A financial expert’s guide to reining in Christmas spending

As another year of pandemic lockdowns and social distancing draws to a close, we’re all looking forward to reuniting with friends and family over the holiday season. But between the parties, presents and road trips, Christmas can quickly become prohibitively expensive.

Financial expert Kate Campbell, founder and editor of How To Money, shares her insights into how to rein in your Christmas spending without skimping on the festive fun.

PSA: Your family don’t want you to go into debt for them at Christmas time.Credit:iStock

Make a budget. List all the essential costs associated with Christmas – everything from the tree to the trifle – and resist the temptation to overspend or spend money on extras. Who really needs bon-bons anyway?!

Avoid debt. If you want to improve your financial health in 2022, accumulating debt via a credit card or a buy now pay later platform during the festive season is going to get in the way of achieving your goal. “It might feel good to have those gifts on the day,” says Campbell, but it becomes problematic “when you’re spending the next two years paying off that debt.” Rather than spending more than you can afford, Campbell suggests being frank about your financial position with your family. “Be open and honest,” she says. “Say, ‘hey, I’m not in a position to buy everyone a present this year – can we go out for a picnic instead?’” After all, she says, “your family don’t want you to go into debt for them at Christmas time.”

Cut down on gifting. If your family exchanges gifts, make it a Secret Santa with a cap – $50 or $100 – so you’re not buying gifts for long lost aunts and uncles and all their kids. “Everyone only has to buy one gift, and you can buy something that person would love,” says Campbell, who suggests talking to them about what they want rather than buying something that will be of no use to them.

Do away with stocking stuffers. According to research commissioned by ING, Australians received an estimated 10 million unwanted Christmas gifts in 2018. We all have enough stuff in our lives without adding gifts for gifts’ sake to the mix.

Consider secondhand. Platforms like Gumtree or Facebook Marketplace are a great place to find big-ticket items like kids’ bikes or lightly used baby toys for much less than you’d pay new. These platforms are also the place to sell good quality items you no longer need, freeing up extra cash for Christmas. “Regifting excess lockdown purchases” and “looking at op-shops are great ways to find low-cost gifts,” adds Campbell. “You still have that experience of wrapping something up and putting it under the tree but spend less money.”
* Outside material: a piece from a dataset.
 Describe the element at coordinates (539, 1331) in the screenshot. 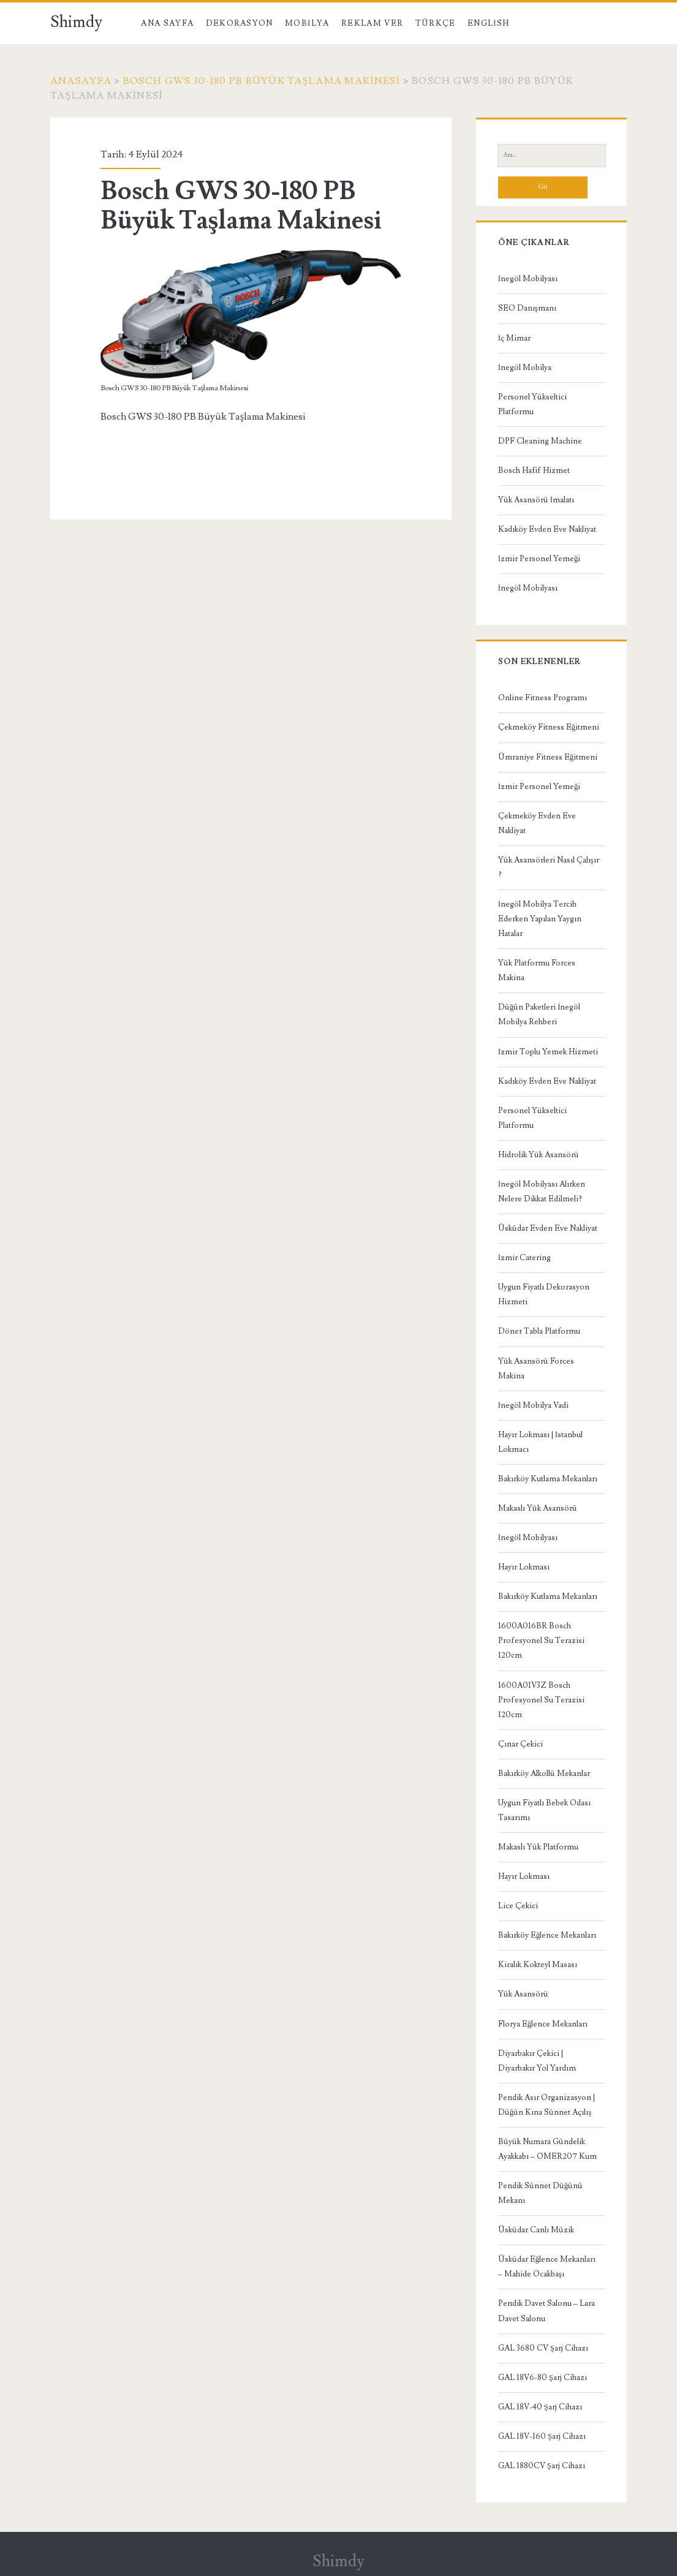 I see `Döner Tabla Platformu` at that location.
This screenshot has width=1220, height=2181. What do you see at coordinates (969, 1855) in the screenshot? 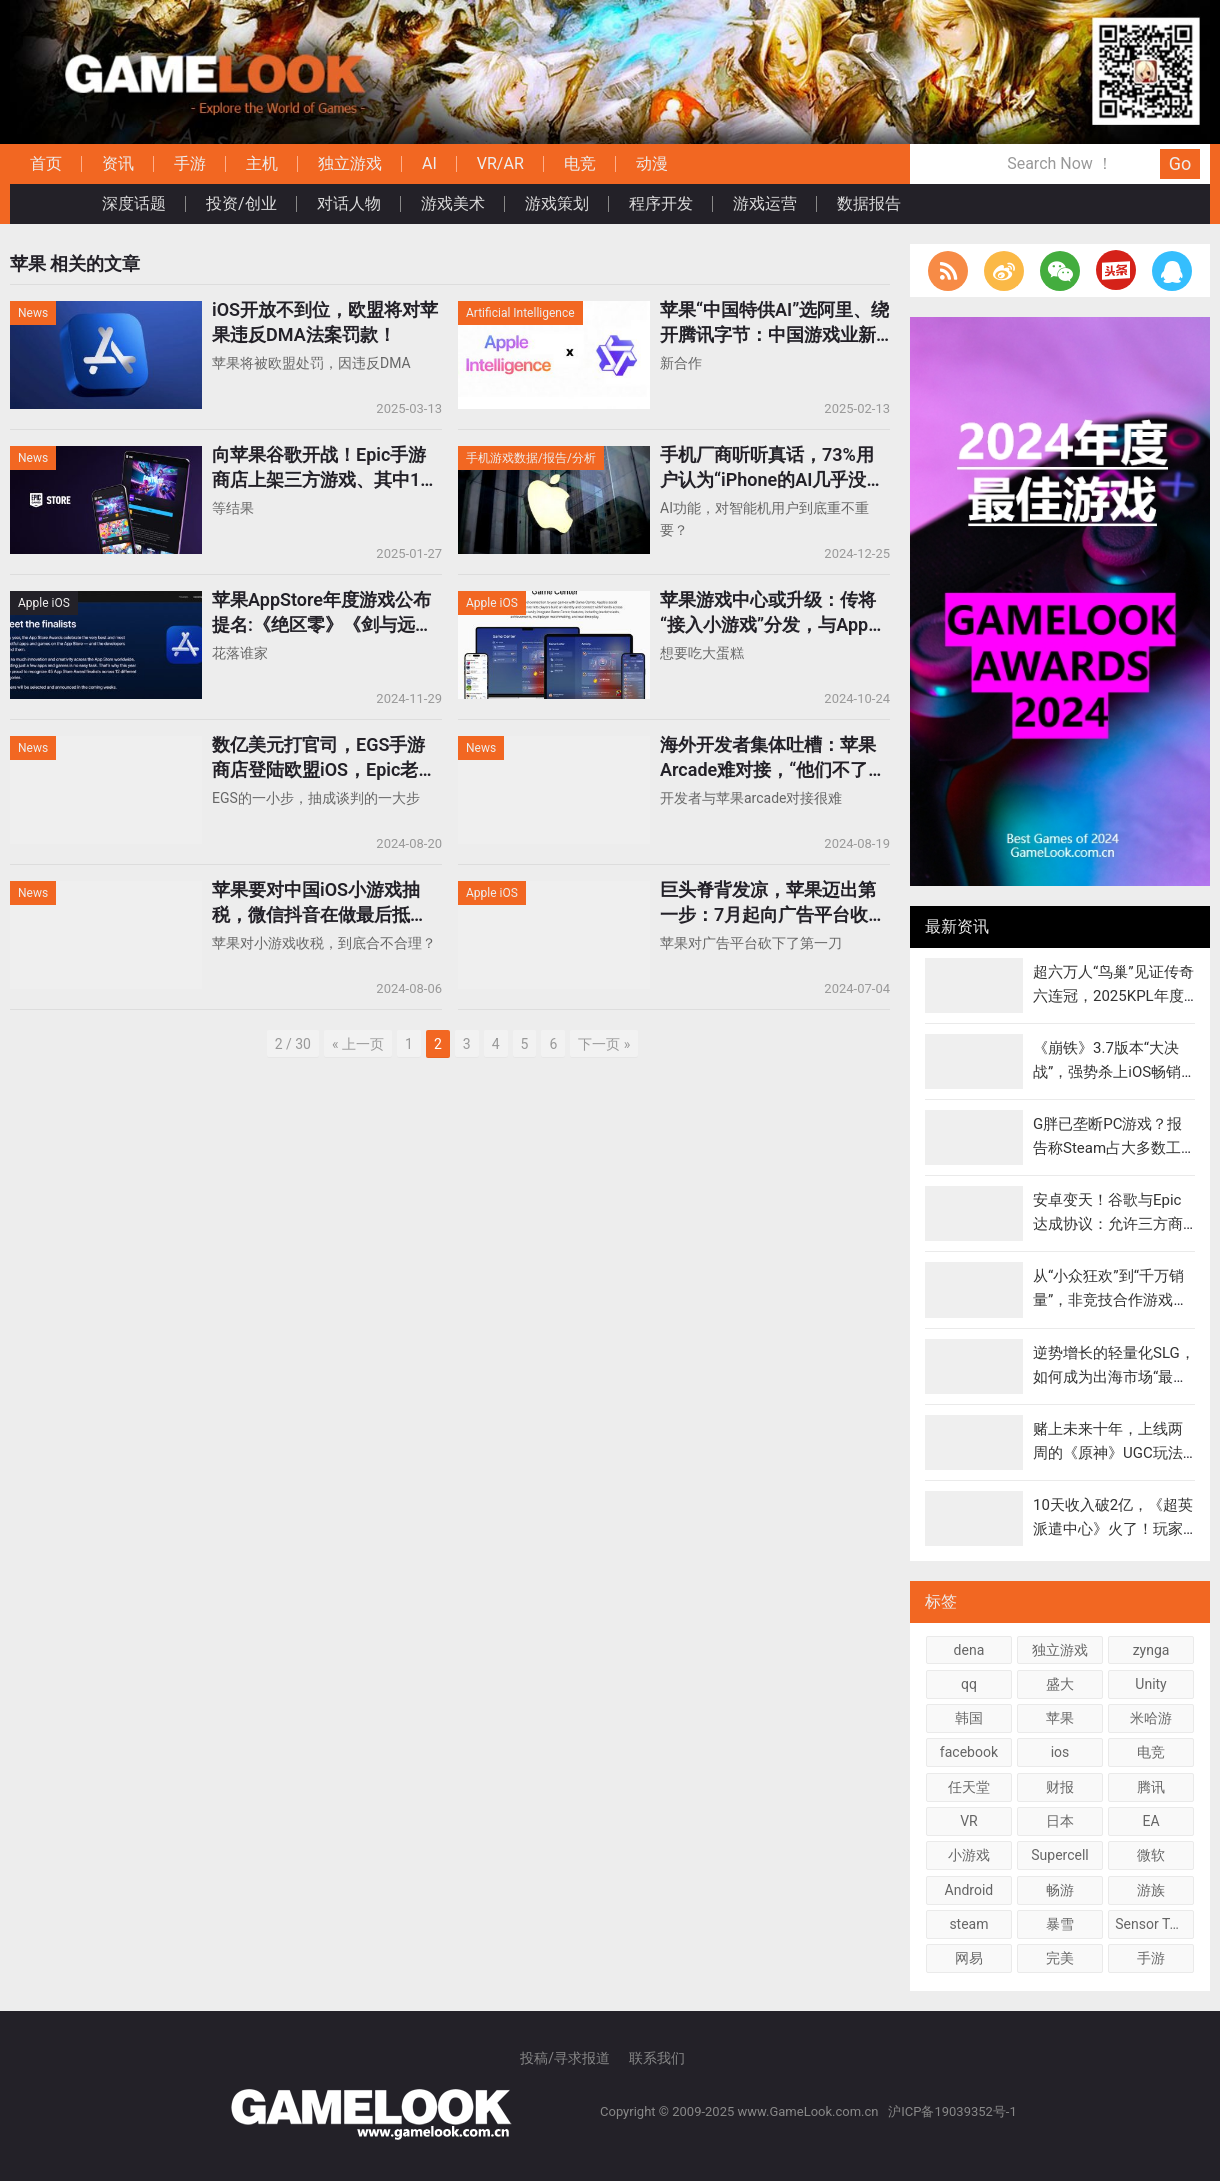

Embrace handmade. Christmas is the season of giving, not spending. Give beribboned jars of jam or chutney to your kids’ daycare teachers, or bake a batch of gingerbread for your neighbours. And forget the fancy wrapping paper – if you have kids, making your own Christmas wrap doubles as a fun festive activity. All you need is some butchers’ paper, paints and a couple of potatoes to make DIY stamps.

Host a potluck Christmas dinner. Catering for a crowd of 20 is an expensive – and time-consuming – undertaking. Share the load and ask your guests to bring a dish.

Start planning for next Christmas now.

Come the festive season, “there are a lot of additional costs we don’t think about on top of the gifts – extra outings and family activities, Christmas decorations and food,” says Campbell. Starting your Christmas saving early will take the sting out of next year’s outlay. Direct debit is your friend here. Make it a new year resolution to open a separate savings account and set up a regular contribution plan. Put aside a fixed amount each payday, whether it’s $20, $50 or more, for Christmas spending. Give the account a name – ‘Christmas 2022’ – to give it a clear purpose, says Campbell, who suggests writing down your goal: “I want to save $500 by December next year, and I’m going to do that by having a separate account that I automatically transfer $50 or $100 into each month when I get paid.”

To determine how much you need to save, “look at how much you spend this Christmas,” says Campbell. “Make a plan and incorporate that into your goal-setting in the new year.” Your Christmas savings will reduce your reliance on high-interest credit cards or accumulating debt via buy now pay later platforms. By the time the festive season rolls around again, “you can spend without as much anxiety,” says Campbell.